Out-Law News 2 min. read
19 Jun 2015, 9:45 am
In a resolution adopted at a conference of Germany's data protection commissioners last week, concerns were raised about draft rules which would impose new requirements on telecoms companies to retain 'traffic data' relevant to communications and hand them over to Germany's law enforcement and security agencies.
According to an automated translation of the resolution, posted on the website of Germany's federal commissioner for data protection and freedom of information, the privacy watchdogs said the German government has not outlined why the retention of the data is necessary. They said that a ruling by the Court of Justice of the EU last year on previous EU data retention laws that applied had not been "fully taken into account". That CJEU judgment found that the Data Retention Directive disproportionately infringed on peoples' privacy rights.
Although the CJEU found that the retention of the data for the purposes of allowing law enforcement bodies to access the data to help detect and prevent serious crime "genuinely satisfies an objective of general interest", it identified failings with the drafting of the Directive.
It said provisions were too wide ranging in allowing personal data to be collected and retained even where "there is no evidence capable of suggesting that their conduct might have a link, even an indirect or remote one, with serious crime", and said there were insufficient controls and safeguards to limit law enforcement agencies' access to the data retained. The CJEU also criticised the Directive for allowing individual EU countries too much freedom to decide how long to require telecoms businesses in their country to retain the data for.
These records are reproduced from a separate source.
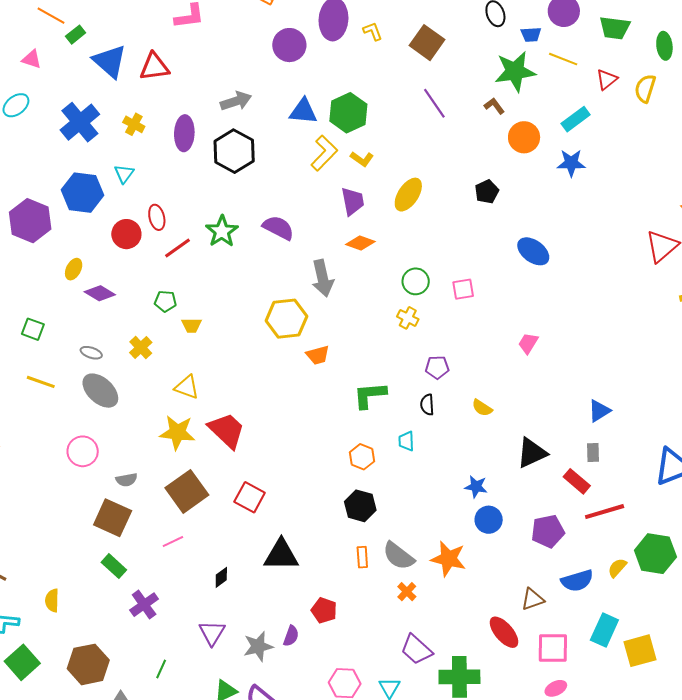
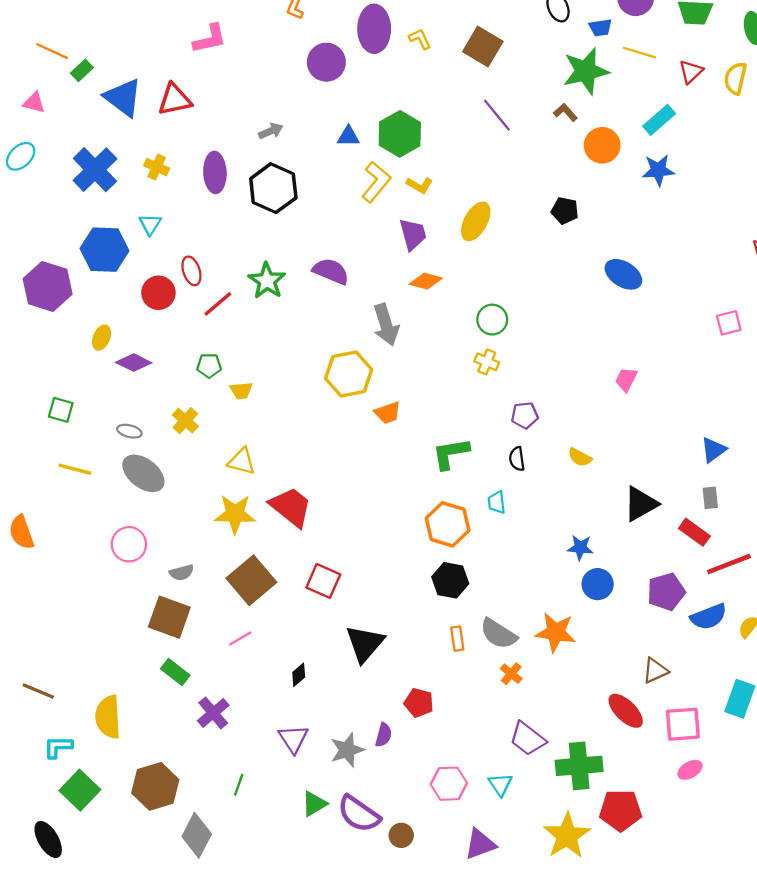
gray arrow: (236, 101) -> (271, 131), size x0.7
blue triangle: (303, 111) -> (348, 136), size x0.7
black pentagon: (487, 192) -> (565, 211), turned -30
pink square: (463, 289) -> (729, 323), moved
orange hexagon: (362, 457) -> (448, 524), size x1.5
black triangle: (281, 555) -> (365, 644), turned -45
blue semicircle: (577, 581) -> (709, 617), moved
yellow semicircle: (52, 600) -> (108, 717), size x1.6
The German privacy watchdogs have raised similar complaints with the German government's data retention law plans. They said the government "has so far not sufficiently substantiated that the storing location and communication data is needed", and stressed that it was a requirement of the new law to differentiate between the data retention periods set and the possible uses of the different types of data collected, according to the resolution.
Concerns were also raised about a lack of definitions of "legal concepts" contained in the proposals and the watchdogs said the new rules, a period of time after being introduced, should be scrutinised by an independent body so that their effectiveness and their impact on fundamental rights is assessed and "legislative conclusions" can be drawn, it said.
Andrea Voßhoff, Germany's federal data protection commissioner, issued a separate opinion on the proposals. She said she had been given just 30 hours to scrutinise the government's data retention proposals and said this was "unacceptable" as the proposals concern "fundamental rights of citizens" and "core issues of data protection", according to an automated translation.
New data retention rules rushed into law in the UK last year following the CJEU's judgment is currently the subject of a legal challenge before the High Court in London.